Bug#999695: systemd: emergency/rescue targets fail to stop journald

Michael Biebl biebl at debian.org
Thu Jun 2 09:35:12 BST 2022


Am 28.11.21 um 12:37 schrieb westlake:
> On 2021-11-15 10:10 a.m., Michael Biebl wrote:
>> I think, what you see is that systemd-journald.service *is* actually 
>> stopped when you run `systemctl emergency`.
> 
> systemctl isolate emergency and systemctl emergency have the same 
> results unfortunately..
> 
>> Could you check the following:
>> - When you enter the emergency shell, check the journal if 
>> systemd-journald.service has been stopped (and started again)
>> - If any of the above sockets are active?
> 
> they're all active...
> systemd-journald.socket
> systemd-journald-dev-log.socket, and
> systemd-audit.socket
> 
> while in emergency..
> 
> I can only report against the latest two versions of systemd to github 
> upstream.
> 
> was told so, over here,
> https://github.com/systemd/systemd/issues/21370
> 
> I tried to report upstream as much as possible in general, but with the 
> systemd project --- the upstream requires very recent builds --- which 
> debian doesn't have any... so I can't report my bugs upstream at that 
> location.

That's not correct, btw.
The Debian project provides the latest systemd versions via stable 
backports.
See
https://packages.debian.org/source/stable-backports/systemd

(We currently lack by one revision due to the ongoing openssl3 transition).
> instead I am told by their lead developer to file things over here.
> 
> I also would like that other issue(I pasted url above), to be fixed as 
> well... are you going to tell me to report that upstream as well?
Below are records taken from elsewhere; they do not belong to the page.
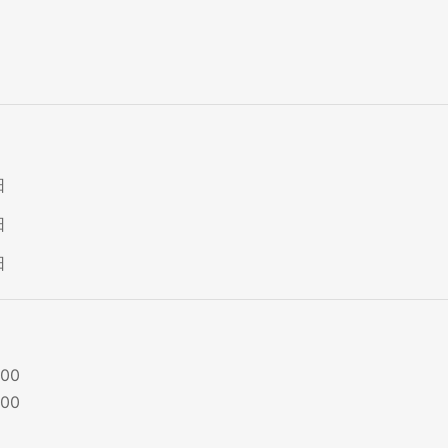
日
日
日
00
00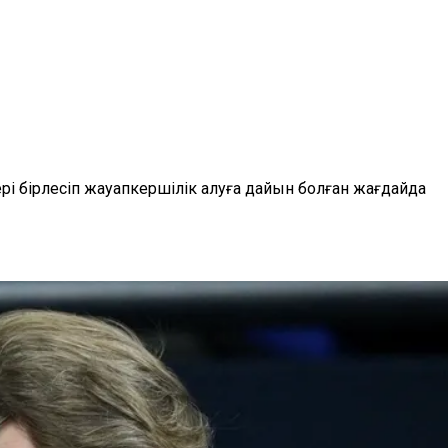
і бірлесіп жауапкершілік алуға дайын болған жағдайда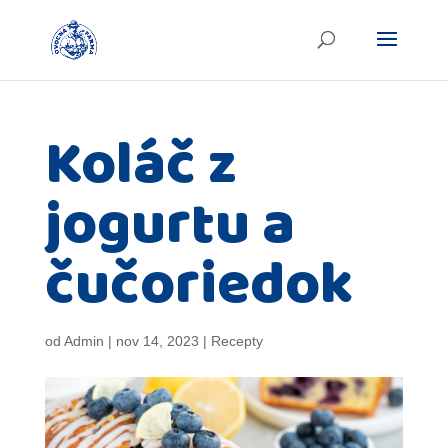
Koláč z
jogurtu a
čučoriedok
od
Admin
|
nov 14, 2023
|
Recepty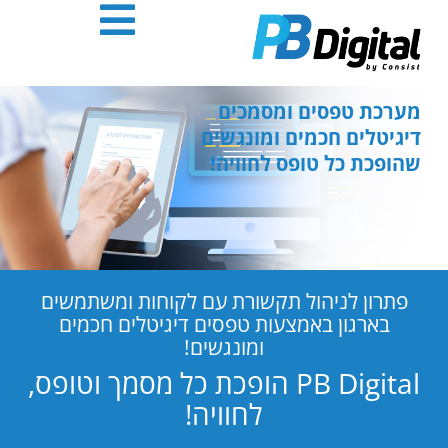
חילתו
ל
ף
ינטרנט,
חץ
מערכת טפסים ומסמכים
נטר
דיגיטלים חכמים ומונגשים
די
שהופכת כל טופס לחוויה!
עבור
אזור
וכן
רכזי
פתרון לניהול תקשורת עם לקוחות ומשתמשים
בארגון באמצעות טפסים דיגיטלים חכמים
ומונגשים!
PB Digital הופכת כל מסמך וטופס,
לחוויה!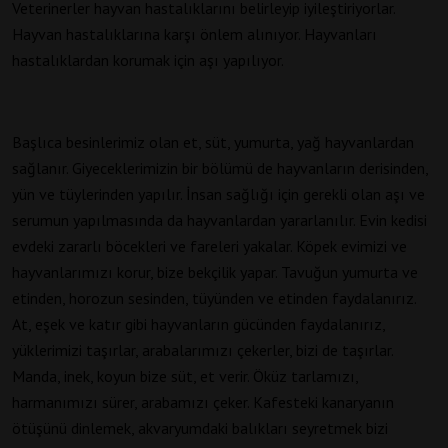
Veterinerler hayvan hastalıklarını belirleyip iyileştiriyorlar.
Hayvan hastalıklarına karşı önlem alınıyor. Hayvanları
hastalıklardan korumak için aşı yapılıyor.
Başlıca besinlerimiz olan et, süt, yumurta, yağ hayvanlardan
sağlanır. Giyeceklerimizin bir bölümü de hayvanların derisinden,
yün ve tüylerinden yapılır. İnsan sağlığı için gerekli olan aşı ve
serumun yapılmasında da hayvanlardan yararlanılır. Evin kedisi
evdeki zararlı böcekleri ve fareleri yakalar. Köpek evimizi ve
hayvanlarımızı korur, bize bekçilik yapar. Tavuğun yumurta ve
etinden, horozun sesinden, tüyünden ve etinden faydalanırız.
At, eşek ve katır gibi hayvanların gücünden faydalanırız,
yüklerimizi taşırlar, arabalarımızı çekerler, bizi de taşırlar.
Manda, inek, koyun bize süt, et verir. Öküz tarlamızı,
harmanımızı sürer, arabamızı çeker. Kafesteki kanaryanın
ötüşünü dinlemek, akvaryumdaki balıkları seyretmek bizi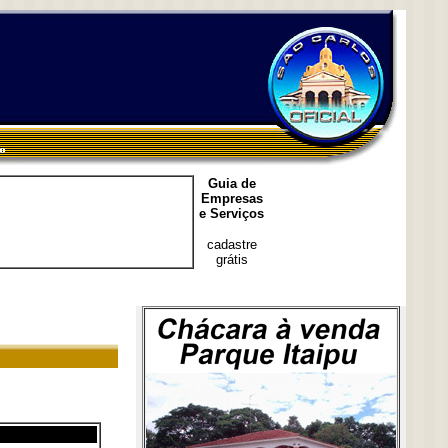
Guia de
Empresas
e Serviços
cadastre
grátis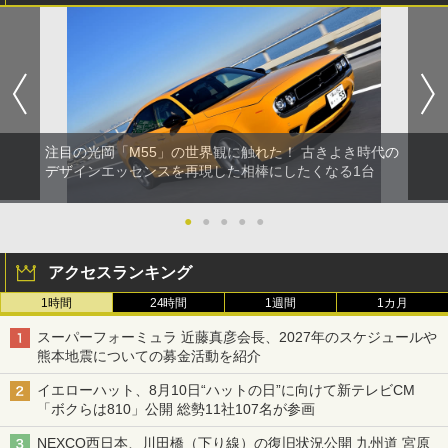
注目の光岡「M55」の世界観に触れた！ 古きよき時代の
デザインエッセンスを再現した相棒にしたくなる1台
●
●
●
●
●
アクセスランキング
1時間
24時間
1週間
1カ月
スーパーフォーミュラ 近藤真彦会長、2027年のスケジュールや
熊本地震についての募金活動を紹介
イエローハット、8月10日“ハットの日”に向けて新テレビCM
「ボクらは810」公開 総勢11社107名が参画
NEXCO西日本、川田橋（下り線）の復旧状況公開 九州道 宮原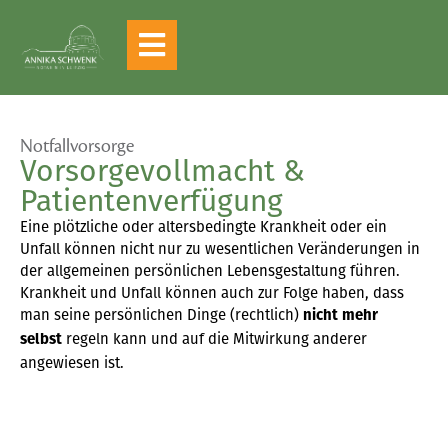
Notfallvorsorge
Vorsorgevollmacht &
Patientenverfügung
Eine plötzliche oder altersbedingte Krankheit oder ein
Unfall können nicht nur zu wesentlichen Veränderungen in
der allgemeinen persönlichen Lebensgestaltung führen.
Krankheit und Unfall können auch zur Folge haben, dass
man seine persönlichen Dinge (rechtlich)
nicht mehr
regeln kann und auf die Mitwirkung anderer
selbst
angewiesen ist.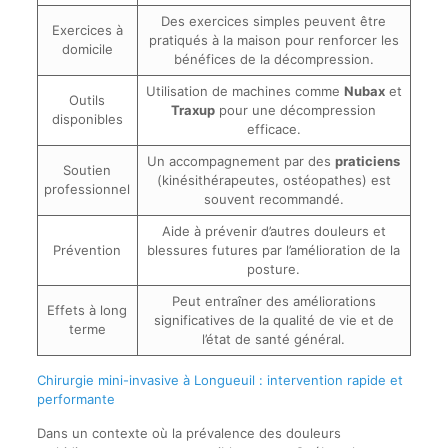
Des exercices simples peuvent être
Exercices à
pratiqués à la maison pour renforcer les
domicile
bénéfices de la décompression.
Utilisation de machines comme
Nubax
et
Outils
Traxup
pour une décompression
disponibles
efficace.
Un accompagnement par des
praticiens
Soutien
(kinésithérapeutes, ostéopathes) est
professionnel
souvent recommandé.
Aide à prévenir d’autres douleurs et
Prévention
blessures futures par l’amélioration de la
posture.
Peut entraîner des améliorations
Effets à long
significatives de la qualité de vie et de
terme
l’état de santé général.
Chirurgie mini-invasive à Longueuil : intervention rapide et
performante
Dans un contexte où la prévalence des douleurs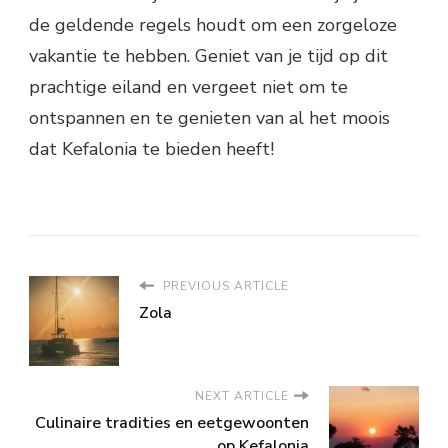
de geldende regels houdt om een zorgeloze
vakantie te hebben. Geniet van je tijd op dit
prachtige eiland en vergeet niet om te
ontspannen en te genieten van al het moois
dat Kefalonia te bieden heeft!
PREVIOUS ARTICLE
Zola
NEXT ARTICLE
Culinaire tradities en eetgewoonten
op Kefalonia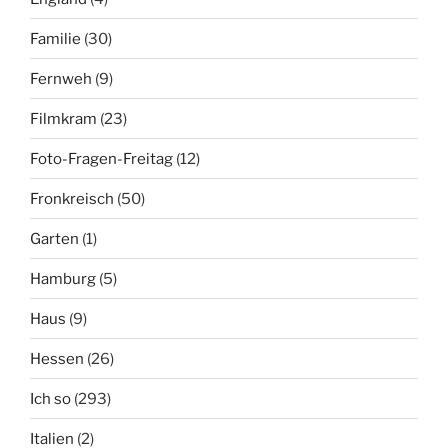
Familie
(30)
Fernweh
(9)
Filmkram
(23)
Foto-Fragen-Freitag
(12)
Fronkreisch
(50)
Garten
(1)
Hamburg
(5)
Haus
(9)
Hessen
(26)
Ich so
(293)
Italien
(2)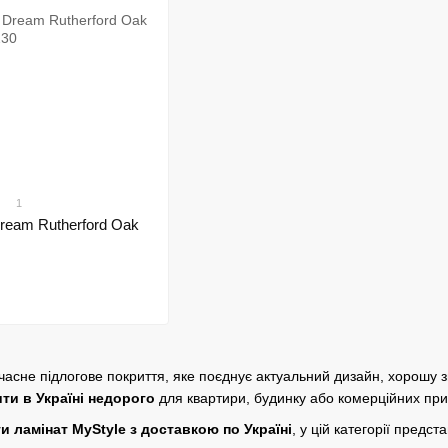
1
ream Rutherford Oak
асне підлогове покриття, яке поєднує актуальний дизайн, хорошу зно
ити в Україні недорого
для квартири, будинку або комерційних пр
и ламінат MyStyle з доставкою по Україні
, у цій категорії предс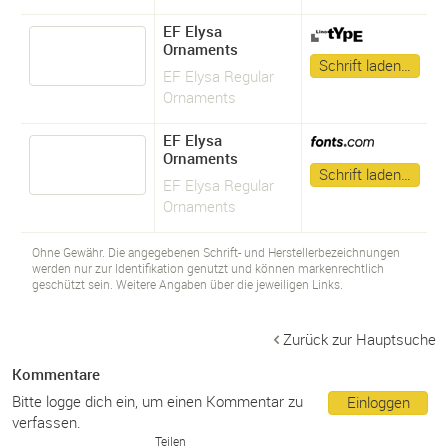
EF Elysa
Ornaments
Schrift laden…
EF Elysa Regular
Ornaments
EF Elysa
Ornaments
Schrift laden…
EF Elysa Regular
Ornaments
Ohne Gewähr. Die angegebenen Schrift- und Herstellerbezeichnungen
werden nur zur Identifikation genutzt und können markenrechtlich
geschützt sein. Weitere Angaben über die jeweiligen Links.
Zurück zur Hauptsuche
Kommentare
Bitte logge dich ein, um einen Kommentar zu
Einloggen
verfassen.
Teilen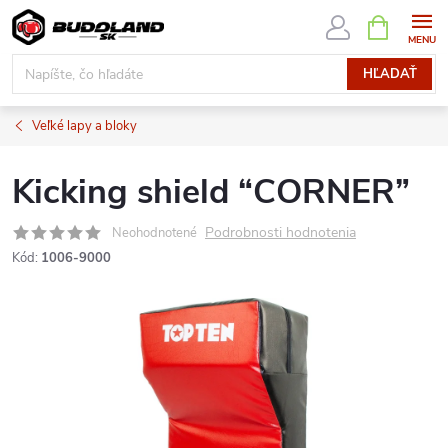
Prejsť
NÁKUPN
KOŠÍK
na
obsah
HĽADAŤ
Veľké lapy a bloky
Kicking shield “CORNER”
Podrobnosti hodnotenia
Neohodnotené
Kód:
1006-9000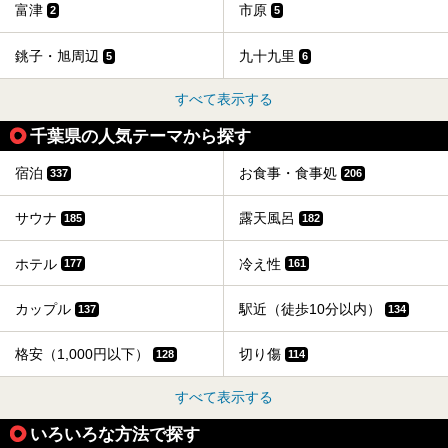
富津
市原
2
5
銚子・旭周辺
九十九里
5
6
すべて表示する
千葉県の人気テーマから探す
宿泊
お食事・食事処
337
206
サウナ
露天風呂
185
182
ホテル
冷え性
177
161
カップル
駅近（徒歩10分以内）
137
134
格安（1,000円以下）
切り傷
128
114
すべて表示する
いろいろな方法で探す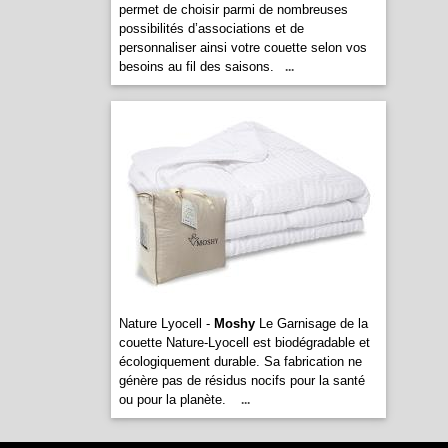
permet de choisir parmi de nombreuses
possibilités d’associations et de
personnaliser ainsi votre couette selon vos
besoins au fil des saisons.
...
Nature Lyocell -
Moshy
Le Garnisage de la
couette Nature-Lyocell est biodégradable et
écologiquement durable. Sa fabrication ne
génère pas de résidus nocifs pour la santé
ou pour la planète.
...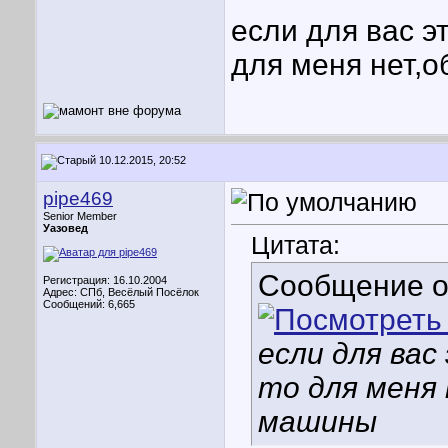
если для вас э
для меня нет,
10.12.2015, 20:52
pipe469
Senior Member
Уазовед
Цитата:
Сообщение 
Регистрация: 16.10.2004
Адрес: СПб, Весёлый Посёлок
Сообщений: 6,665
если для вас
то для меня
машины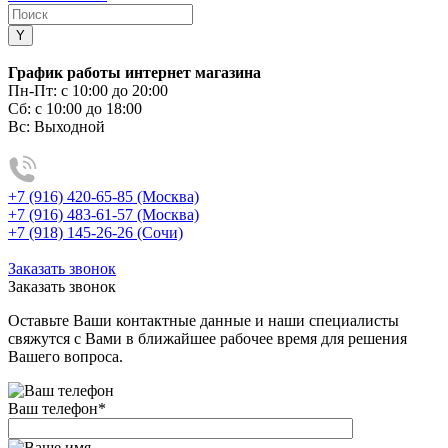
График работы интернет магазина
Пн-Пт:
с 10:00 до 20:00
Сб:
с 10:00 до 18:00
Вс:
Выходной
+7 (916) 420-65-85 (Москва)
+7 (916) 483-61-57 (Москва)
+7 (918) 145-26-26 (Сочи)
Заказать звонок
Заказать звонок
Оставьте Ваши контактные данные и наши специалисты
свяжутся с Вами в ближайшее рабочее время для решения
Вашего вопроса.
Ваш телефон
*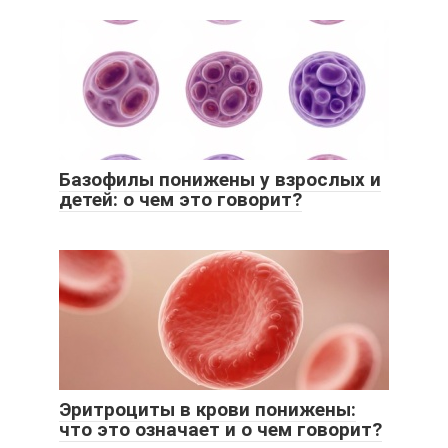
Базофилы понижены у взрослых и
детей: о чем это говорит?
Эритроциты в крови понижены:
что это означает и о чем говорит?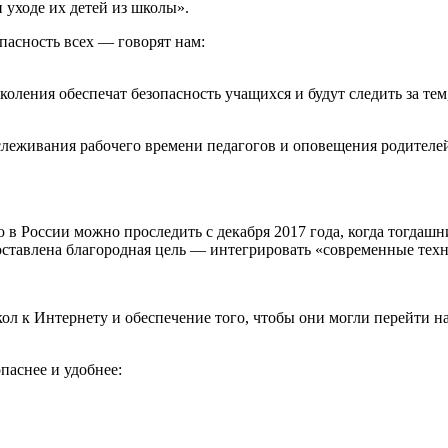
 уходе их детей из школы».
пасность всех — говорят нам:
ения обеспечат безопасность учащихся и будут следить за тем, 
тслеживания рабочего времени педагогов и оповещения родителей
 в России можно проследить с декабря 2017 года, когда тогда
ставлена благородная цель — интегрировать «современные техн
 к Интернету и обеспечение того, чтобы они могли перейти на
паснее и удобнее: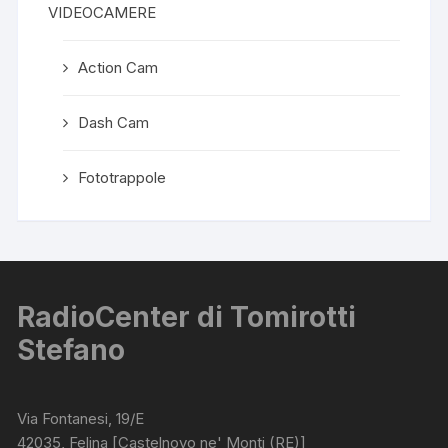
VIDEOCAMERE
Action Cam
Dash Cam
Fototrappole
RadioCenter di Tomirotti
Stefano
Via Fontanesi, 19/E
42035, Felina [Castelnovo ne' Monti (RE)]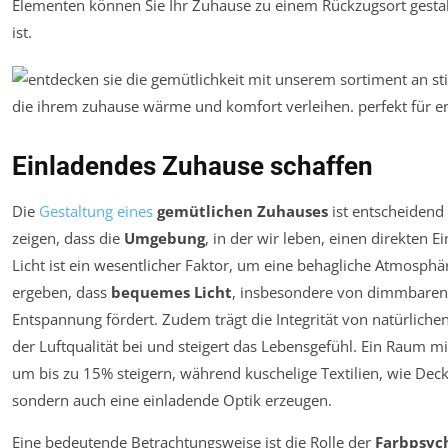
Elementen können Sie Ihr Zuhause zu einem Rückzugsort gestalte
ist.
Einladendes Zuhause schaffen
Die
Gestaltung eines
gemütlichen Zuhauses
ist entscheidend
zeigen, dass die
Umgebung
, in der wir leben, einen direkten E
Licht ist ein wesentlicher Faktor, um eine behagliche Atmosph
ergeben, dass
bequemes Licht
, insbesondere von dimmbaren 
Entspannung fördert. Zudem trägt die Integrität von natürliche
der Luftqualität bei und steigert das Lebensgefühl. Ein Raum mi
um bis zu 15% steigern, während kuschelige Textilien, wie Deck
sondern auch eine einladende Optik erzeugen.
Eine bedeutende Betrachtungsweise ist die Rolle der
Farbpsyc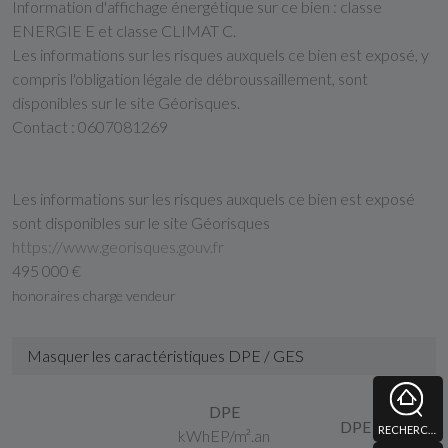
Information d'affichage énergétique sur ce bien : classe
ENERGIE E et classe CLIMAT C.
Les informations sur les risques auxquels ce bien est exposé, y
compris l'obligation légale de débroussaillement, sont
disponibles sur le site Géorisques.
Contact : 0607081269
Les informations sur les risques auxquels ce bien est exposé
sont disponibles sur le site Géorisques
https://www.georisques.gouv.fr
495 000 €
honoraires charge vendeur
Masquer les caractéristiques DPE / GES
DPE
DPE
RECHERCHE
kWhEP/m².an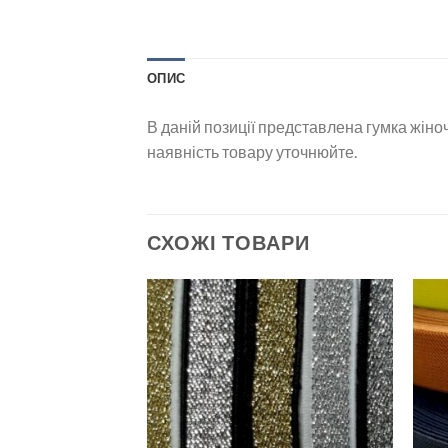
ОПИС
В даній позиції представлена гумка жіноч
наявність товару уточнюйте.
СХОЖІ ТОВАРИ
Додати
Додати
до
до
списку
списку
бажань
бажань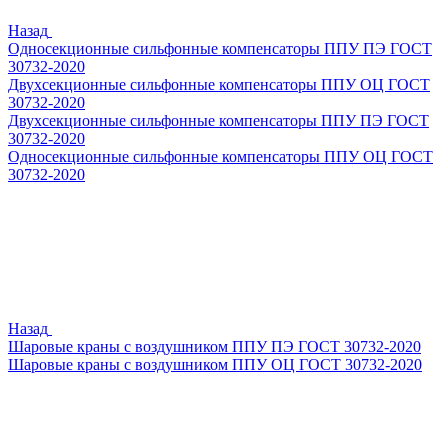
Назад
Односекционные сильфонные компенсаторы ППУ ПЭ ГОСТ
30732-2020
Двухсекционные сильфонные компенсаторы ППУ ОЦ ГОСТ
30732-2020
Двухсекционные сильфонные компенсаторы ППУ ПЭ ГОСТ
30732-2020
Односекционные сильфонные компенсаторы ППУ ОЦ ГОСТ
30732-2020
Назад
Шаровые краны с воздушником ППУ ПЭ ГОСТ 30732-2020
Шаровые краны с воздушником ППУ ОЦ ГОСТ 30732-2020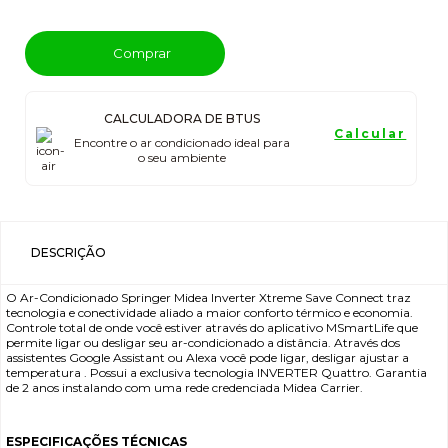
Comprar
CALCULADORA DE BTUS
Calcular
Encontre o ar condicionado ideal para
o seu ambiente
DESCRIÇÃO
O Ar-Condicionado Springer Midea Inverter Xtreme Save Connect traz
tecnologia e conectividade aliado a maior conforto térmico e economia.
Controle total de onde você estiver através do aplicativo MSmartLife que
permite ligar ou desligar seu ar-condicionado a distância. Através dos
assistentes Google Assistant ou Alexa você pode ligar, desligar ajustar a
temperatura . Possui a exclusiva tecnologia INVERTER Quattro. Garantia
de 2 anos instalando com uma rede credenciada Midea Carrier.
ESPECIFICAÇÕES TÉCNICAS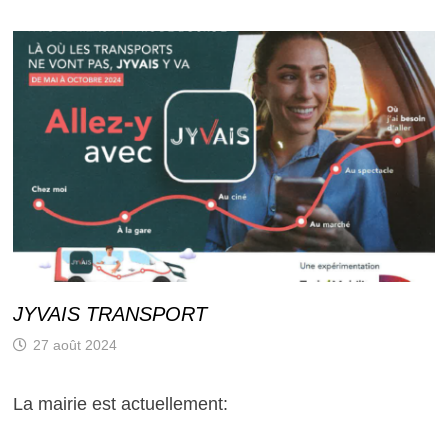
JYVAIS TRANSPORT
27 août 2024
La mairie est actuellement: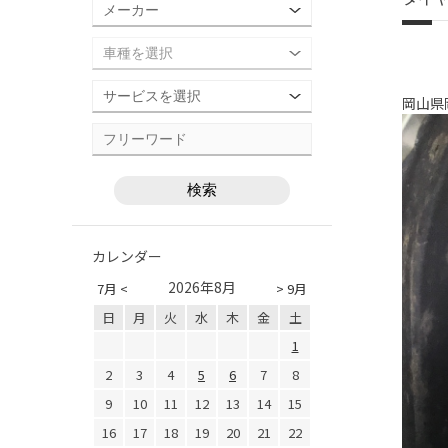
岡山県
カレンダー
2026年8月
7月 <
> 9月
日
月
火
水
木
金
土
1
2
3
4
5
6
7
8
9
10
11
12
13
14
15
16
17
18
19
20
21
22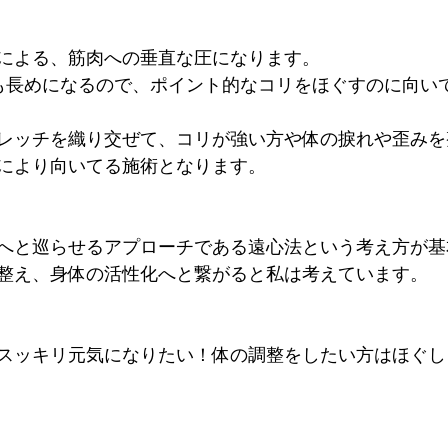
による、筋肉への垂直な圧になります。
も長めになるので、ポイント的なコリをほぐすのに向い
レッチを織り交ぜて、コリが強い方や体の捩れや歪みを
により向いてる施術となります。
へと巡らせるアプローチである遠心法という考え方が基
整え、身体の活性化へと繋がると私は考えています。
スッキリ元気になりたい！体の調整をしたい方はほぐし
Mister 
> Lennard Poettering is blaming broken debian md-raid packages --- which 

Fwiw, his name is Lennart.

> is 100% not true at all.. it's just that he doesn't want to bother for 
> "older" systemd builds... I am 100% sure he could of looked more into 
> it, but he doesn't want to..

Reading through the above mentioned github issue, Lennart was right.
You (accidentally) broke your system by masking the tmp.mount unit and 
his advice was correct.
If you want to override a tmp.mount unit via /etc/fstab, simply add an 
entry for /tmp there.
This will generate a tmp.mount unit in /run/systemd/system which will 
take precedence over any tmp.mount unit shipped in /lib/systemd/system
See man systemd.unit about the order of "System Unit Search Path" and 
man systemd-fstab-generator.

If you used a custom tmp.mount unit in /etc/systemd/system and want to 
use /etc/fstab instead, remove /etc/systemd/system/tmp.mount.